August 29, 2010
As it turns out, they did. So much so, in fact, that they cut him Sunday. They just straight up, outright axed Bryant, eating the $8 million in guaranteed money that they gave him back in March on a four-year, $28 million deal.
In the end, the Bengals gave Bryant that $8 million for 172 days of practicing. Poorly.
That's not a good return on investment for the Bengals. This is the kind of thing that gets people fired. Sure, everyone will whiff on a free agent or a draft pick once in a while, but when a guy gets heavy guaranteed dollars and he doesn't even stick on the roster through the preseason? That's a big one.
Even worse, it was a preventable screw-up. It's not like Bryant's production took a nosedive, or he got lazy after signing a big contract. It's not like he just never fit into the Bengals' system. He simply wasn't healthy.
His left knee is all messed up, and as keen football observers are aware, knees are important for wide receivers. Some torn cartilage in there required surgery, but someone with the Bengals apparently decided that all was hunky-dory and healthy in the joint. They were either way, way, way too optimistic that Bryant would recover, or they just didn't investigate the injury thoroughly enough.
[Photos: Antonio Bryant, on and off the field]
Either way, as an organization, you just can't have that kind of mistake. Especially when you're owned by a man who has a subheading labeled "Frugality" on his Wikipedia page.
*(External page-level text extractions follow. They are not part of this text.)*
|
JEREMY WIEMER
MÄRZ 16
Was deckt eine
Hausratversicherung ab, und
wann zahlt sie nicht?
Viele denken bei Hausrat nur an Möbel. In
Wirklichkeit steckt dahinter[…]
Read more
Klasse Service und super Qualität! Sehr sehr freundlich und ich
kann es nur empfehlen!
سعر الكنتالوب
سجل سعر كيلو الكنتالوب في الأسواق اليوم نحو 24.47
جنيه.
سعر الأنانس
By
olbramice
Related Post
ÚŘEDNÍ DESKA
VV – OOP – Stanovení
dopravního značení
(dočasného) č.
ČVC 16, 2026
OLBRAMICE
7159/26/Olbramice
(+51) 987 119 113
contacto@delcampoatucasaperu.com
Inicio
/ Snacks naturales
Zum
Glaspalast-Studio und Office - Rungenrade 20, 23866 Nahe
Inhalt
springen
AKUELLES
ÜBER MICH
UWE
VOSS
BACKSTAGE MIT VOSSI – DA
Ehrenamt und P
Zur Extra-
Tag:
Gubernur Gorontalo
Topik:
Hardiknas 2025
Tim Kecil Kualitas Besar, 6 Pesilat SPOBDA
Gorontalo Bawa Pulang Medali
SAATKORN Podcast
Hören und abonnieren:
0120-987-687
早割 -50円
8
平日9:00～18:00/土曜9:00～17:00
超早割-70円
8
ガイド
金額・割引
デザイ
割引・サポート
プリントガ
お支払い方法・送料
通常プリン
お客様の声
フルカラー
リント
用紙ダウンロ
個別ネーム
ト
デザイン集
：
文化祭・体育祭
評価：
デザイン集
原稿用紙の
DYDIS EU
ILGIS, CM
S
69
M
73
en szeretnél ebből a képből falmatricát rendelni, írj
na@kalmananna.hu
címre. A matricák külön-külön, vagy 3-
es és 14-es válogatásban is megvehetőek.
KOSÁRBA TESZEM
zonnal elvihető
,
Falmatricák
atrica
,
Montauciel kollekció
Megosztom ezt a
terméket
Obviously, it turned out that Bryant's knee wasn't healthy. He never got on the field for a preseason game, and I guess the Bengals had seen enough to know that he wasn't going to be able to help them in the regular season, either. Letting him go after paying him $8 million for 172 days of light jogging is an indication that they were pretty damn certain of it, actually.
If you're curious, that comes out to $46,511.63 a day.
Don't hold anything against Bryant, though. I'm sure he was as optimistic and hopeful about his knee as anyone else, and it's not like he held a gun to Mike Brown's(notes) head and made him give him a contract. If teams are going to sign a guy, it's their responsibility to make sure all his limbs are functional first.
Bryant's a free agent now, able to negotiate with any team that's interested. It's hard to imagine anyone beating down his door, given what everyone knows now about the health of his knee. The silver lining, though, is that the Bengals have made him financially secure enough that, if he wants to, he can take a year off and concentrate on getting that knee healthy. Let's hope he comes back in 2011, stronger than ever.